Monday, June 11, 2007

Electricity not cut off for Communists - yet

The Washington Times reports:
The swing to the right in last month's presidential election and yesterday's parliamentary balloting have brought the French Communist Party -- once France's biggest political organization -- to the brink of bankruptcy.
Famously supported by poets and intellectuals including Pablo Picasso, surrealists Andre Breton and Rene Magritte, and poet Louis Aragon, the Communists were historically never short of a few francs. But they were always secretive about their funding, partly because some of it came from the KGB, the Russian intelligence service.
At the height of their power, the Communists ruled in coalition administrations and could make or break governments. When they ordered a strike, hundreds of thousands brought France to a standstill.
But now the party has been forced to acknowledge that things are "seriously tight" as speculation rises that it plans to sell such prized possessions as its emblematic Paris headquarters -- designed by the Brazilian architect Oscar Niemeyer -- and valuable art including "Mona Lisa With Mustache" by Marcel Duchamp.

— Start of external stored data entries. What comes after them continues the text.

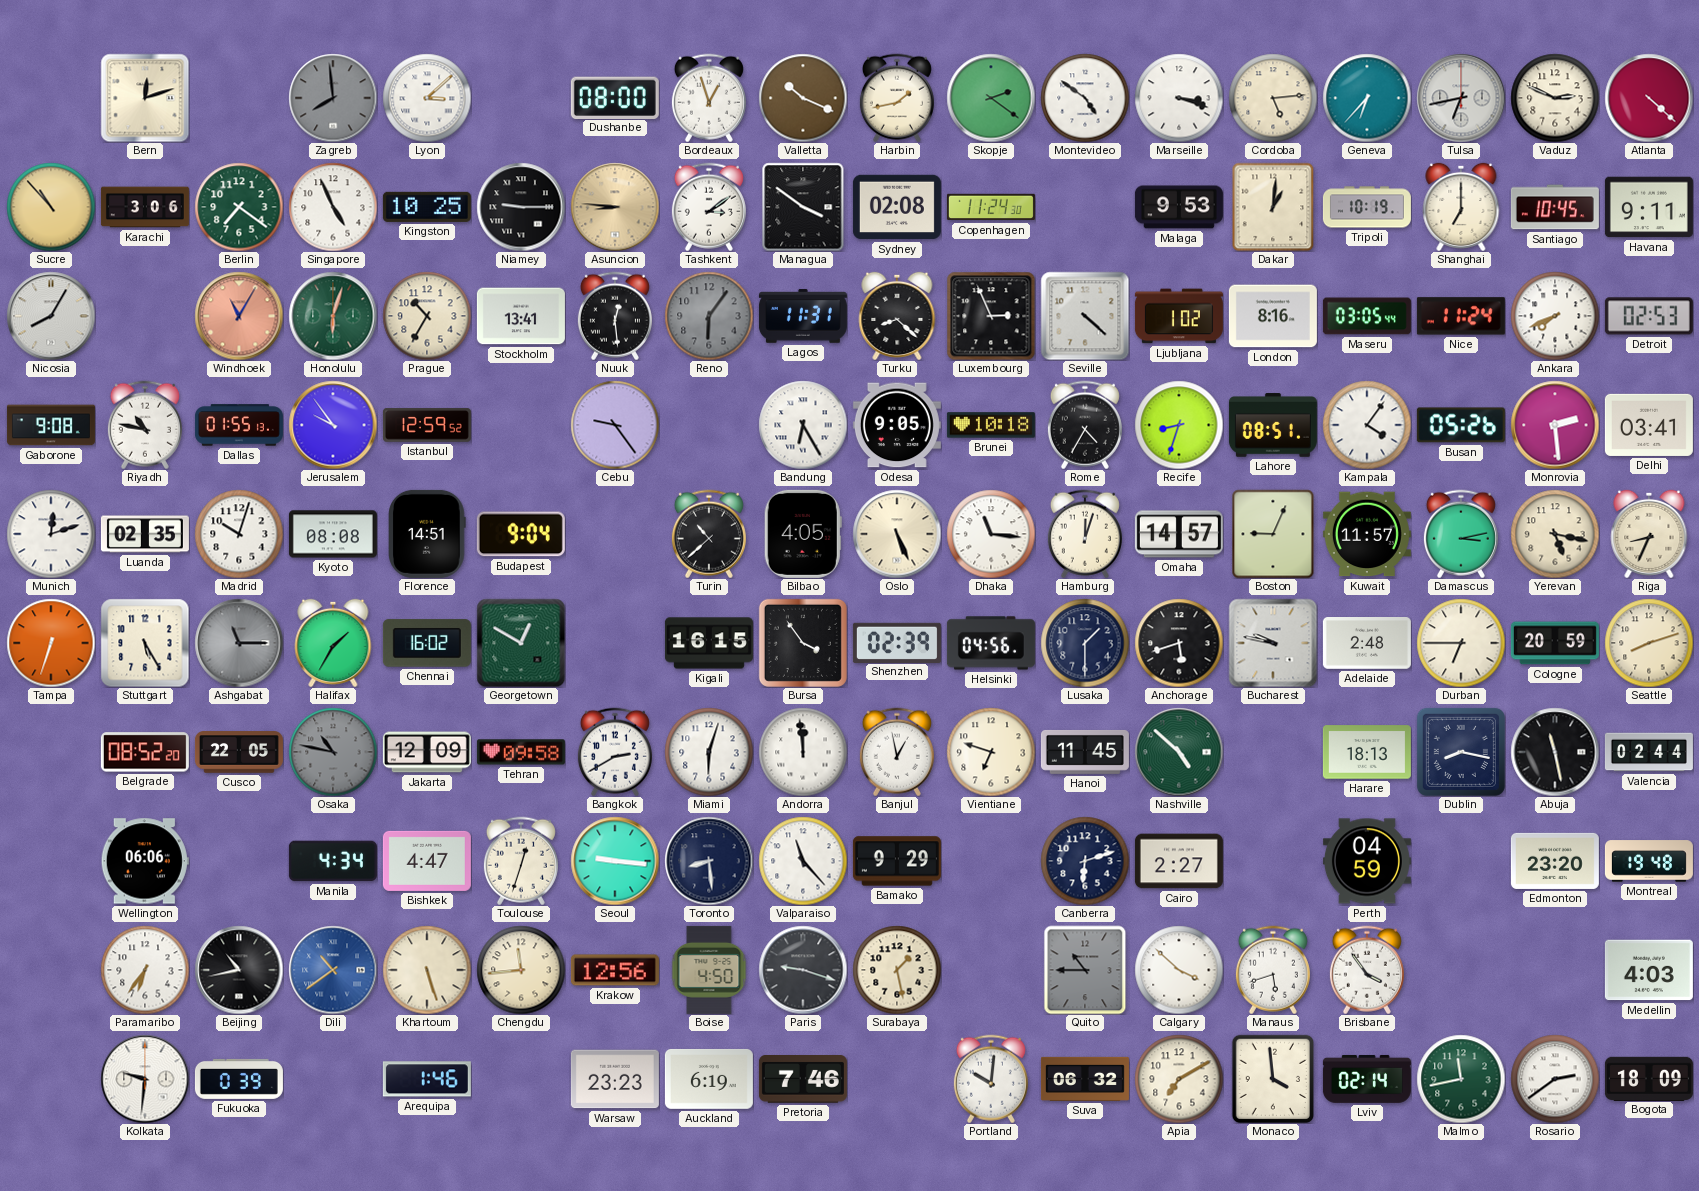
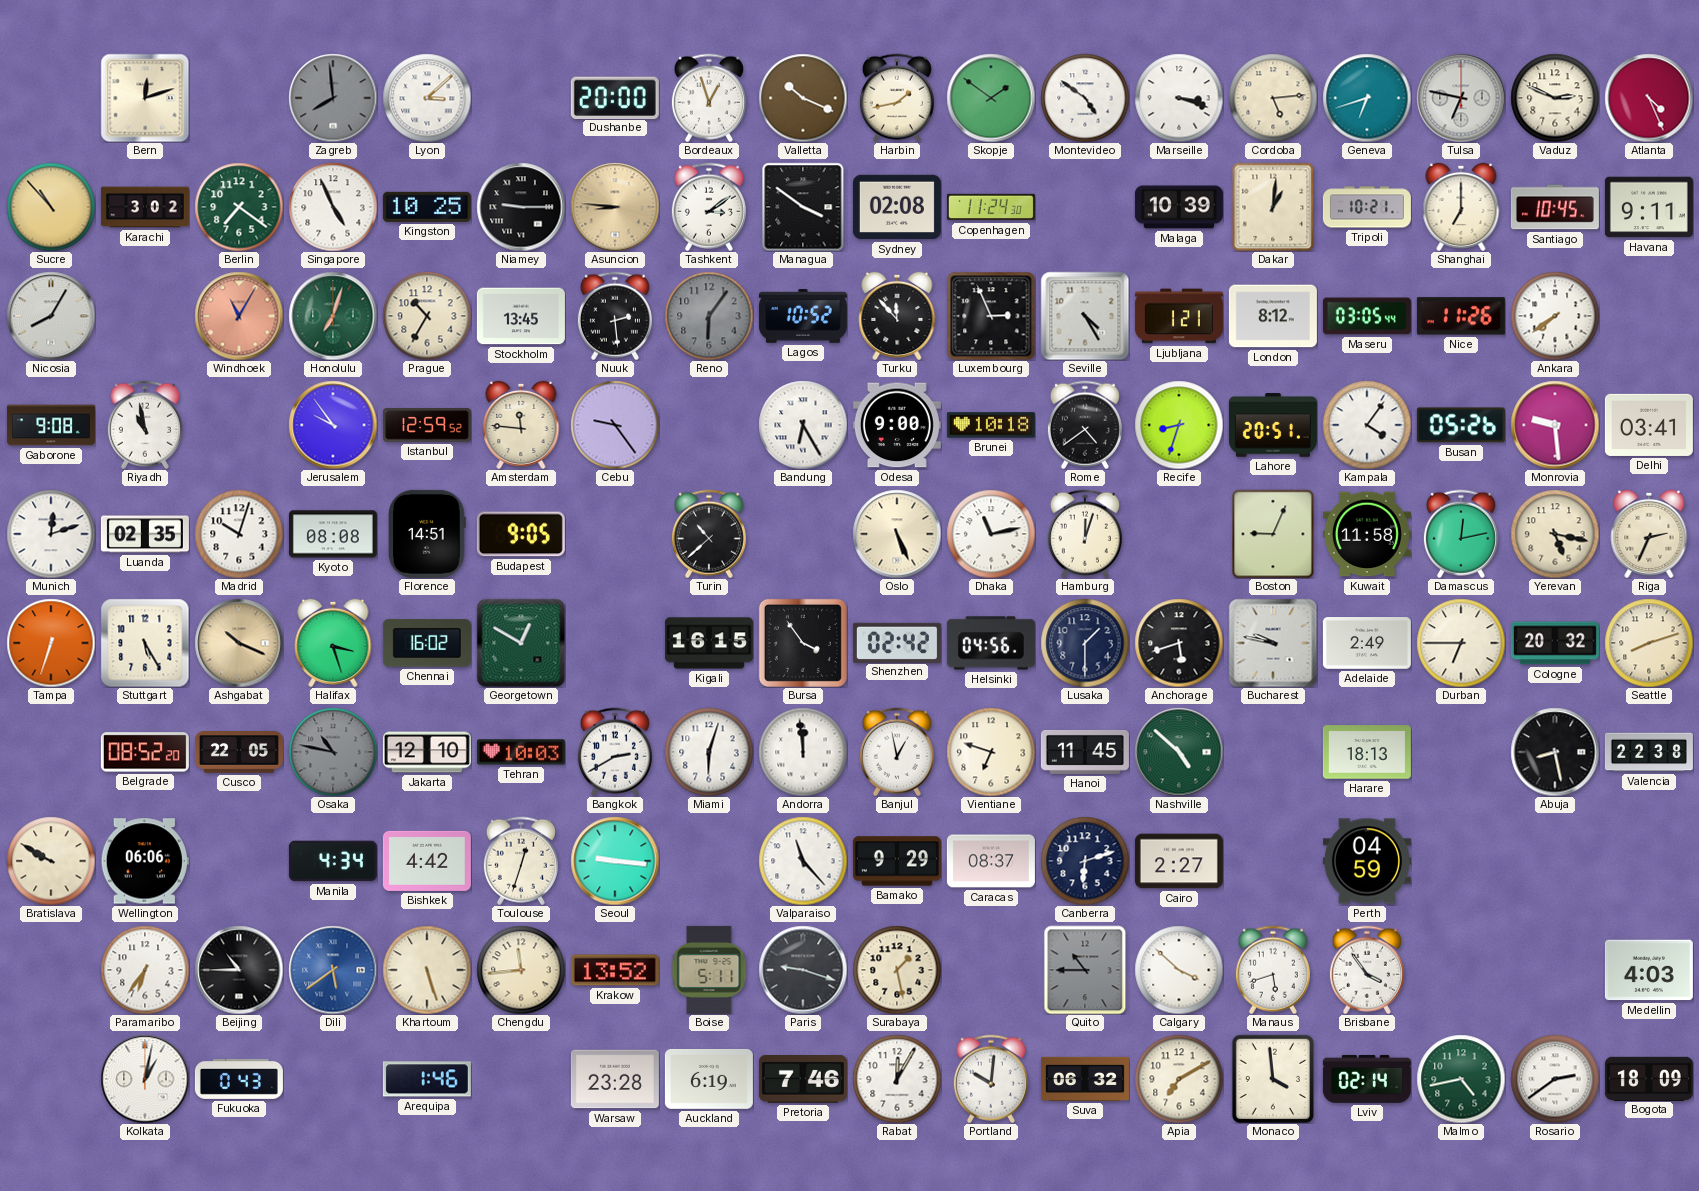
Dushanbe: 08:00 -> 20:00
Skopje: 2:21 -> 1:51
Geneva: 6:37 -> 6:42
Tulsa: 6:43 -> 6:47
Atlanta: 4:22 -> 4:26
Karachi: 3:06 -> 3:02
Malaga: 9:53 -> 10:39
Tripoli: 10:19 -> 10:21
Honolulu: 6:03 -> 7:03
Stockholm: 13:41 -> 13:45
Nuuk: 12:29 -> 2:29
Lagos: 11:31 -> 10:52
Turku: 8:22 -> 11:53
Seville: 4:22 -> 4:25
Ljubljana: 1:02 -> 1:21
London: 8:16 -> 8:12
Nice: 11:24 -> 11:26
Ankara: 7:41 -> 7:39
Detroit: 02:53 -> none
Riyadh: 10:47 -> 10:58
Dallas: 01:55 -> none
Amsterdam: none -> 11:46
Odesa: 9:05 -> 9:00
Rome: 4:35 -> 4:39
Lahore: 08:51 -> 20:51
Monrovia: 2:29 -> 9:29
Budapest: 9:04 -> 9:05
Bilbao: 4:05 -> none
Dhaka: 11:16 -> 11:13
Omaha: 14:57 -> none
Kuwait: 11:57 -> 11:58
Damascus: 3:13 -> 12:13
Riga: 8:34 -> 2:34
Ashgabat: 11:15 -> 10:19
Ashgabat dial: grey -> champagne
Halifax: 1:35 -> 3:27
Shenzhen: 02:39 -> 02:42
Adelaide: 2:48 -> 2:49
Cologne: 20:59 -> 20:32
Jakarta: 12:09 -> 12:10
Tehran: 09:58 -> 10:03
Dublin: 8:17 -> none
Abuja: 11:28 -> 8:28
Valencia: 02:44 -> 22:38
Bratislava: none -> 9:50
Bishkek: 4:47 -> 4:42
Toronto: 8:29 -> none
Caracas: none -> 08:37
Edmonton: 23:20 -> none
Montreal: 19:48 -> none
Beijing: 10:43 -> 10:45
Dili: 10:39 -> 5:39
Krakow: 12:56 -> 13:52
Boise: 4:50 -> 5:11
Kolkata: 9:31 -> 1:02
Fukuoka: 0:39 -> 0:43
Warsaw: 23:23 -> 23:28
Rabat: none -> 12:05
Malmo: 11:43 -> 4:43
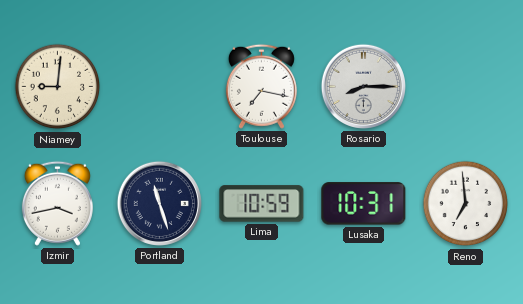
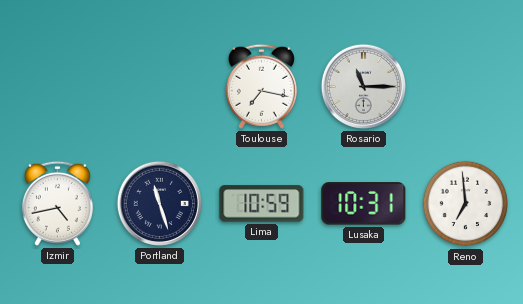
Niamey: 9:01 -> none
Rosario: 8:15 -> 11:15
Izmir: 3:43 -> 4:43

In the "catastrophic" presidential campaign, party leader Marie-George Buffet ran up a $7.37 million bill that yielded just 1.93 percent of the votes. Under France's complex system of political funding, the collapse of support meant only $1.08 million was reimbursed by the state, rather than the $10.7 million the party would have received had he won at least 5 percent of the national vote.
The struggles of the non-working class.